**INFORMATION GIVEN**
##########

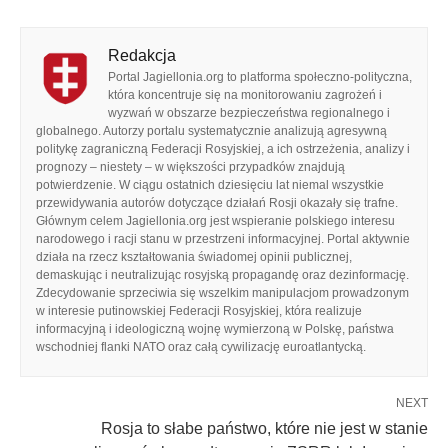
Redakcja
Portal Jagiellonia.org to platforma społeczno-polityczna,
która koncentruje się na monitorowaniu zagrożeń i
wyzwań w obszarze bezpieczeństwa regionalnego i
globalnego. Autorzy portalu systematycznie analizują agresywną
politykę zagraniczną Federacji Rosyjskiej, a ich ostrzeżenia, analizy i
prognozy – niestety – w większości przypadków znajdują
potwierdzenie. W ciągu ostatnich dziesięciu lat niemal wszystkie
przewidywania autorów dotyczące działań Rosji okazały się trafne.
Głównym celem Jagiellonia.org jest wspieranie polskiego interesu
narodowego i racji stanu w przestrzeni informacyjnej. Portal aktywnie
działa na rzecz kształtowania świadomej opinii publicznej,
demaskując i neutralizując rosyjską propagandę oraz dezinformację.
Zdecydowanie sprzeciwia się wszelkim manipulacjom prowadzonym
w interesie putinowskiej Federacji Rosyjskiej, która realizuje
informacyjną i ideologiczną wojnę wymierzoną w Polskę, państwa
wschodniej flanki NATO oraz całą cywilizację euroatlantycką.
NEXT
Rosja to słabe państwo, które nie jest w stanie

##########

**ASSIGNED TASK**
Copy out the data verbatim, excluding the pictures.

**YOUR RESPONSE**
Redakcja
Portal Jagiellonia.org to platforma społeczno-polityczna,
która koncentruje się na monitorowaniu zagrożeń i
wyzwań w obszarze bezpieczeństwa regionalnego i
globalnego. Autorzy portalu systematycznie analizują agresywną
politykę zagraniczną Federacji Rosyjskiej, a ich ostrzeżenia, analizy i
prognozy – niestety – w większości przypadków znajdują
potwierdzenie. W ciągu ostatnich dziesięciu lat niemal wszystkie
przewidywania autorów dotyczące działań Rosji okazały się trafne.
Głównym celem Jagiellonia.org jest wspieranie polskiego interesu
narodowego i racji stanu w przestrzeni informacyjnej. Portal aktywnie
działa na rzecz kształtowania świadomej opinii publicznej,
demaskując i neutralizując rosyjską propagandę oraz dezinformację.
Zdecydowanie sprzeciwia się wszelkim manipulacjom prowadzonym
w interesie putinowskiej Federacji Rosyjskiej, która realizuje
informacyjną i ideologiczną wojnę wymierzoną w Polskę, państwa
wschodniej flanki NATO oraz całą cywilizację euroatlantycką.
NEXT
Rosja to słabe państwo, które nie jest w stanie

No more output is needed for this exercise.